Justius Lowe is an American college football wide receiver for the San Diego State Aztecs. He previously played for the Oregon Ducks.

==Early life==
Lowe attended Lake Oswego High School in Lake Oswego, Oregon. He was rated as a three-star recruit, and committed to play college football for the Oregon Ducks over offers from schools such as Arizona, Arizona State, Colorado, Florida, Notre Dame, Oregon State, and USC.

==College career==
===Oregon===
During his first two collegiate seasons in 2022 and 2023, he was redshirted while appearing in just four games. In week 7 of the 2024 season, Lowe played a career-high 44 snaps and made one catch for nine yards in a win over Ohio State. In week 8, he made his first career start, recording two receptions for 28 yards in a win versus Purdue. In week 9, Lowe hauled in his first career touchdown reception in a win over Illinois.
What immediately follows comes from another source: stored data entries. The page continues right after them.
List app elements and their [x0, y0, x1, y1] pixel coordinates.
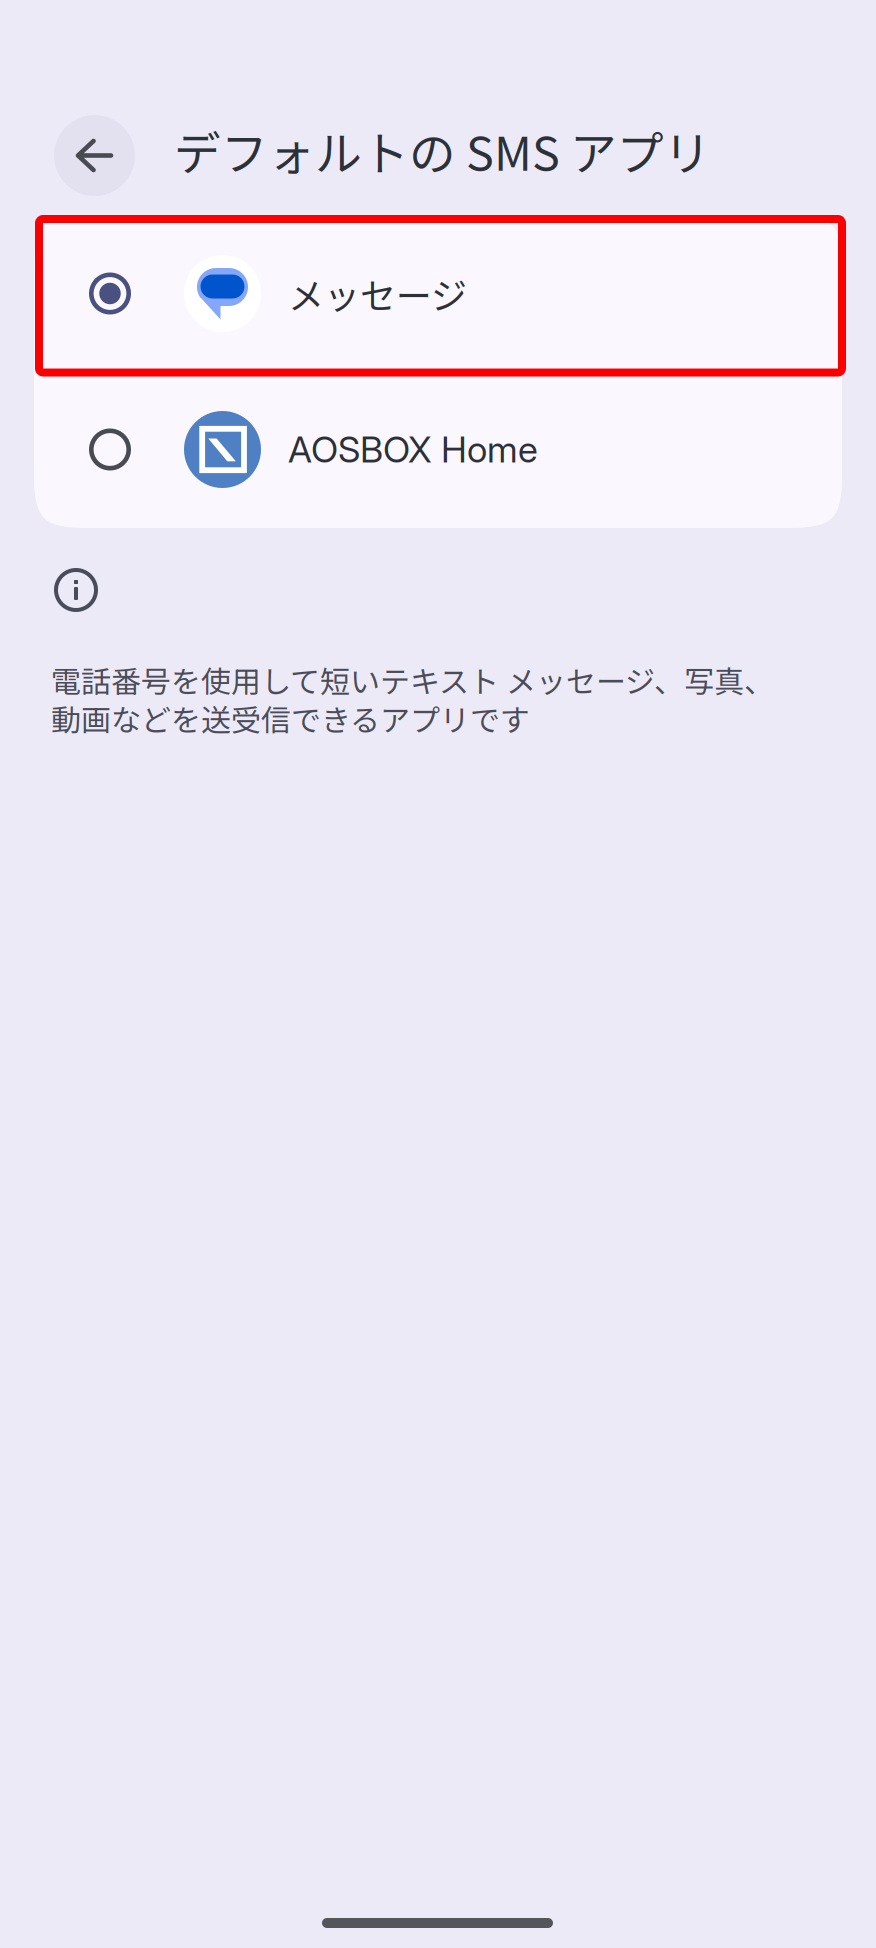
- button[interactable]: メッセージ: [34, 216, 842, 372]
- button[interactable]: Back: [54, 115, 135, 196]
- button[interactable]: AOSBOX Home: [34, 372, 842, 528]
- staticText: メッセージ: [288, 267, 467, 320]
- staticText: 電話番号を使用して短いテキスト メッセージ、写真、 動画などを送受信できるアプリ…: [51, 658, 774, 740]
- staticText: デフォルトの SMS アプリ: [174, 117, 711, 184]
- staticText: AOSBOX Home: [288, 428, 538, 471]
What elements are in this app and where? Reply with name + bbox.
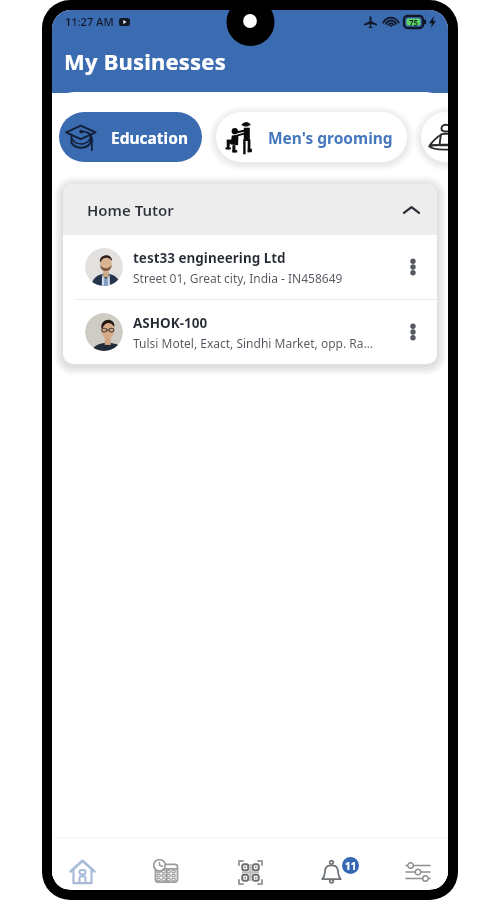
staticText: 11:27 AM xyxy=(65,14,114,29)
staticText: 11 xyxy=(345,859,357,873)
staticText: Tulsi Motel, Exact, Sindhi Market, opp. … xyxy=(133,335,373,351)
button[interactable]: Home xyxy=(60,855,104,889)
button[interactable]: ASHOK-100 xyxy=(63,300,437,364)
staticText: Street 01, Great city, India - IN458649 xyxy=(133,270,343,286)
button[interactable]: Scan QR code xyxy=(228,855,272,889)
button[interactable]: test33 engineering Ltd xyxy=(63,235,437,299)
staticText: Education xyxy=(111,127,188,148)
button[interactable]: Yoga classes xyxy=(421,112,448,162)
button[interactable]: Settings xyxy=(396,855,440,889)
button[interactable]: Notifications xyxy=(312,855,356,889)
button[interactable]: More options xyxy=(403,257,423,277)
staticText: My Businesses xyxy=(64,46,226,76)
button[interactable]: Home Tutor xyxy=(63,184,437,235)
staticText: 75 xyxy=(409,17,419,28)
staticText: test33 engineering Ltd xyxy=(133,249,286,267)
button[interactable]: More options xyxy=(403,322,423,342)
other: Collapse xyxy=(404,206,419,214)
button[interactable]: Bookings xyxy=(144,855,188,889)
staticText: Men's grooming xyxy=(268,127,393,148)
staticText: ASHOK-100 xyxy=(133,314,208,332)
staticText: Home Tutor xyxy=(87,200,174,220)
button[interactable]: Education xyxy=(59,112,202,162)
button[interactable]: Men's grooming xyxy=(216,112,407,162)
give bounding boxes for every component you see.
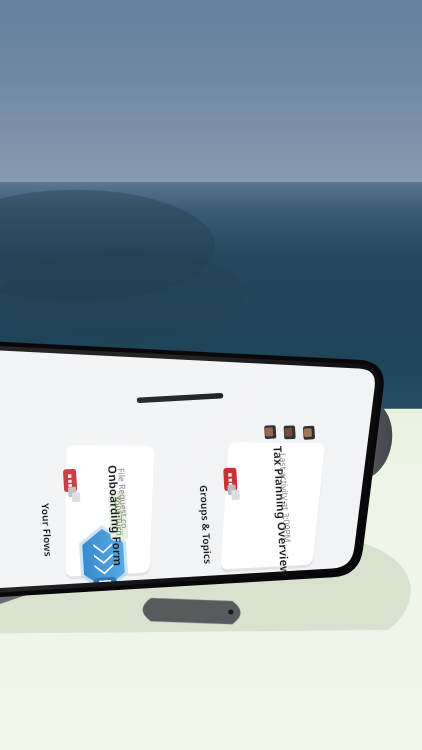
button[interactable]: Onboarding Form: [104, 465, 126, 567]
staticText: Tax Planning Overview: [269, 446, 293, 576]
button[interactable]: Flow progress 1 of 5: [84, 539, 124, 579]
button[interactable]: Open PDF attachment: [57, 468, 83, 494]
button[interactable]: Tax Planning Overview: [269, 446, 293, 576]
staticText: Groups & Topics: [197, 485, 215, 565]
staticText: Onboarding Form: [104, 465, 126, 567]
staticText: Last activity at 3:00PM: [276, 453, 294, 543]
staticText: Your Flows: [38, 503, 56, 557]
button[interactable]: Home indicator: [165, 383, 195, 413]
staticText: Your Turn: [111, 495, 126, 537]
button[interactable]: Open PDF attachment: [217, 466, 243, 492]
staticText: File Request co…: [115, 468, 131, 536]
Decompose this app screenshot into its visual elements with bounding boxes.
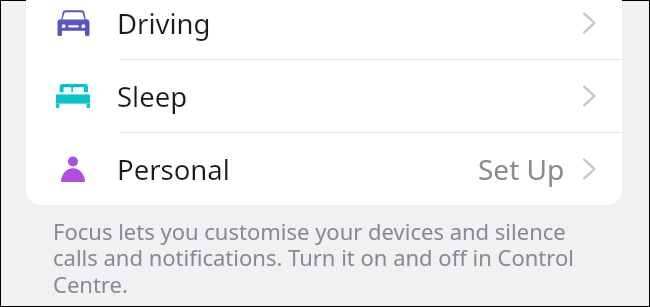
- staticText: Driving: [117, 5, 211, 42]
- button[interactable]: Personal: [26, 133, 622, 205]
- staticText: Focus lets you customise your devices an…: [53, 216, 598, 299]
- button[interactable]: Sleep: [26, 60, 622, 132]
- staticText: Set Up: [478, 150, 565, 188]
- staticText: Sleep: [117, 78, 188, 115]
- button[interactable]: Driving: [26, 0, 622, 59]
- staticText: Personal: [117, 151, 230, 188]
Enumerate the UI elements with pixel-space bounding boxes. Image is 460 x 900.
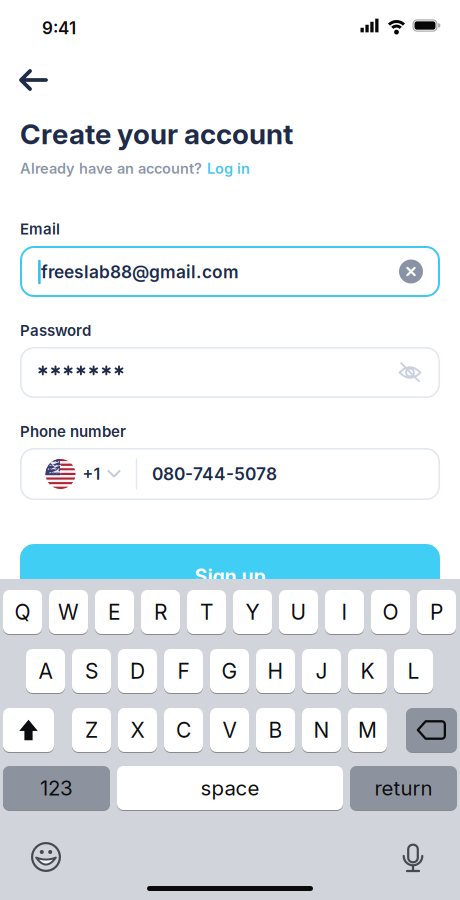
button[interactable]: N: [302, 708, 341, 752]
staticText: M: [358, 717, 377, 743]
button[interactable]: T: [187, 590, 226, 634]
staticText: Sign up: [194, 565, 266, 588]
staticText: D: [130, 658, 145, 684]
staticText: return: [374, 776, 432, 800]
button[interactable]: A: [26, 649, 65, 693]
staticText: Email: [20, 220, 60, 238]
button[interactable]: return: [350, 766, 457, 810]
button[interactable]: Shift: [3, 708, 54, 752]
button[interactable]: Clear text: [399, 260, 423, 284]
button[interactable]: L: [394, 649, 433, 693]
staticText: Create your account: [20, 117, 293, 151]
button[interactable]: I: [325, 590, 364, 634]
staticText: O: [382, 599, 398, 625]
button[interactable]: 123: [3, 766, 110, 810]
staticText: F: [178, 658, 190, 684]
button[interactable]: Emoji: [31, 842, 61, 872]
button[interactable]: G: [210, 649, 249, 693]
staticText: Z: [85, 717, 98, 743]
button[interactable]: Back: [19, 70, 48, 90]
staticText: T: [200, 599, 213, 625]
staticText: Log in: [207, 160, 250, 177]
staticText: E: [108, 599, 121, 625]
button[interactable]: B: [256, 708, 295, 752]
staticText: A: [38, 658, 52, 684]
staticText: S: [85, 658, 98, 684]
button[interactable]: P: [417, 590, 456, 634]
staticText: 9:41: [42, 18, 76, 38]
button[interactable]: K: [348, 649, 387, 693]
staticText: K: [360, 658, 374, 684]
staticText: 080-744-5078: [152, 464, 277, 484]
staticText: Q: [14, 599, 30, 625]
button[interactable]: Dictation: [403, 843, 423, 873]
button[interactable]: Email: [20, 246, 440, 297]
staticText: R: [154, 599, 167, 625]
button[interactable]: M: [348, 708, 387, 752]
button[interactable]: Y: [233, 590, 272, 634]
staticText: L: [408, 658, 420, 684]
button[interactable]: Z: [72, 708, 111, 752]
staticText: 123: [40, 776, 73, 800]
button[interactable]: Delete: [406, 708, 457, 752]
button[interactable]: R: [141, 590, 180, 634]
staticText: freeslab88@gmail.com: [41, 262, 239, 282]
button[interactable]: Password: [20, 347, 440, 398]
button[interactable]: Country code: [46, 459, 120, 489]
staticText: C: [176, 717, 191, 743]
staticText: W: [58, 599, 79, 625]
button[interactable]: E: [95, 590, 134, 634]
staticText: V: [222, 717, 236, 743]
button[interactable]: space: [117, 766, 343, 810]
staticText: space: [200, 776, 260, 800]
button[interactable]: W: [49, 590, 88, 634]
staticText: G: [222, 658, 238, 684]
button[interactable]: O: [371, 590, 410, 634]
staticText: Phone number: [20, 422, 126, 440]
button[interactable]: V: [210, 708, 249, 752]
button[interactable]: Sign up: [20, 544, 440, 609]
button[interactable]: S: [72, 649, 111, 693]
button[interactable]: J: [302, 649, 341, 693]
staticText: +1: [82, 464, 100, 484]
button[interactable]: C: [164, 708, 203, 752]
button[interactable]: U: [279, 590, 318, 634]
staticText: Already have an account?: [20, 160, 202, 177]
staticText: H: [268, 658, 284, 684]
staticText: I: [342, 599, 348, 625]
staticText: J: [316, 658, 328, 684]
staticText: U: [290, 599, 306, 625]
staticText: P: [430, 599, 443, 625]
button[interactable]: F: [164, 649, 203, 693]
staticText: X: [130, 717, 144, 743]
button[interactable]: Show password: [397, 361, 423, 384]
button[interactable]: Q: [3, 590, 42, 634]
button[interactable]: Phone number: [20, 448, 440, 500]
staticText: Password: [20, 321, 91, 340]
staticText: Y: [246, 599, 260, 625]
button[interactable]: Log in: [207, 160, 250, 177]
button[interactable]: D: [118, 649, 157, 693]
staticText: B: [268, 717, 282, 743]
button[interactable]: X: [118, 708, 157, 752]
staticText: N: [314, 717, 330, 743]
button[interactable]: H: [256, 649, 295, 693]
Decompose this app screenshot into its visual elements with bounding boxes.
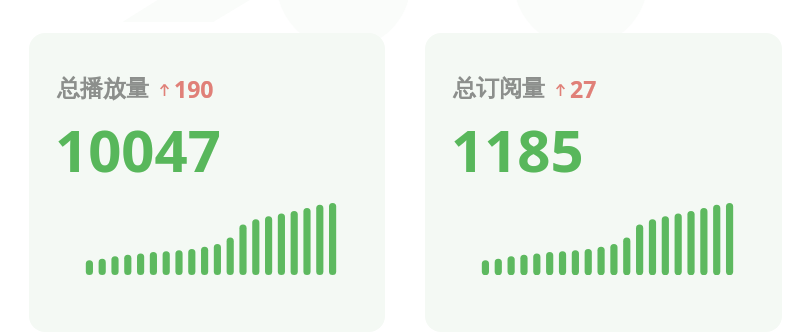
button[interactable]: 总订阅量 (425, 33, 782, 332)
staticText: 总播放量 (57, 74, 149, 103)
button[interactable]: 总播放量 (29, 33, 385, 332)
staticText: 10047 (55, 110, 221, 189)
staticText: 总订阅量 (453, 74, 545, 103)
staticText: 190 (174, 73, 214, 104)
staticText: 1185 (451, 110, 584, 189)
staticText: 27 (570, 73, 597, 104)
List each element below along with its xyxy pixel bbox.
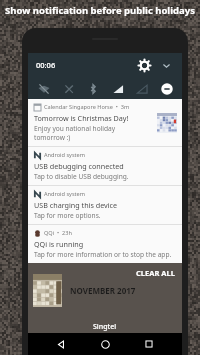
staticText: Tomorrow is Christmas Day! [34, 113, 129, 123]
staticText: Show notification before public holidays [0, 4, 200, 17]
staticText: Enjoy you national holiday tomorrow :) [34, 124, 153, 142]
button[interactable]: Android system [28, 147, 182, 185]
staticText: USB charging this device [34, 200, 118, 210]
staticText: Calendar Singapore Horse • 3m [44, 103, 130, 111]
staticText: QQi is running [34, 239, 84, 249]
staticText: Tap for more information or to stop the … [34, 250, 172, 259]
button[interactable]: Back [50, 333, 72, 355]
staticText: Singtel [93, 322, 117, 332]
button[interactable]: Mobile data [59, 79, 78, 98]
button[interactable]: Settings [136, 57, 152, 73]
staticText: Tap for more options. [34, 211, 101, 220]
staticText: NOVEMBER 2017 [70, 285, 136, 296]
button[interactable]: CLEAR ALL [129, 265, 182, 281]
button[interactable]: Bluetooth [83, 79, 102, 98]
button[interactable]: Signal 2 [132, 79, 151, 98]
staticText: 00:06 [36, 60, 56, 70]
button[interactable]: Calendar Singapore Horse • 3m [28, 99, 182, 146]
button[interactable]: Expand [158, 57, 174, 73]
staticText: USB debugging connected [34, 161, 124, 171]
button[interactable]: Do not disturb [157, 79, 176, 98]
staticText: Tap to disable USB debugging. [34, 172, 129, 181]
staticText: Android system [44, 151, 86, 159]
staticText: QQi • 23h [44, 229, 72, 237]
button[interactable]: QQi • 23h [28, 225, 182, 263]
staticText: CLEAR ALL [136, 268, 175, 278]
button[interactable]: Android system [28, 186, 182, 224]
button[interactable]: Signal [108, 79, 127, 98]
button[interactable]: Wi-Fi [34, 79, 53, 98]
button[interactable]: Home [94, 333, 116, 355]
button[interactable]: Recents [138, 333, 160, 355]
staticText: Android system [44, 190, 86, 198]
In week 12, he suffered an injury which caused him to miss the regular season finale and the 2024 Big Ten Football Championship Game. Lowe finished the 2024 season with 21 receptions for 203 yards and a touchdown in 11 games played.

On December 17, 2025, Lowe announced that he would enter the transfer portal.

=== San Diego State ===
On January 13, 2026, Lowe announced that he would transfer to San Diego State.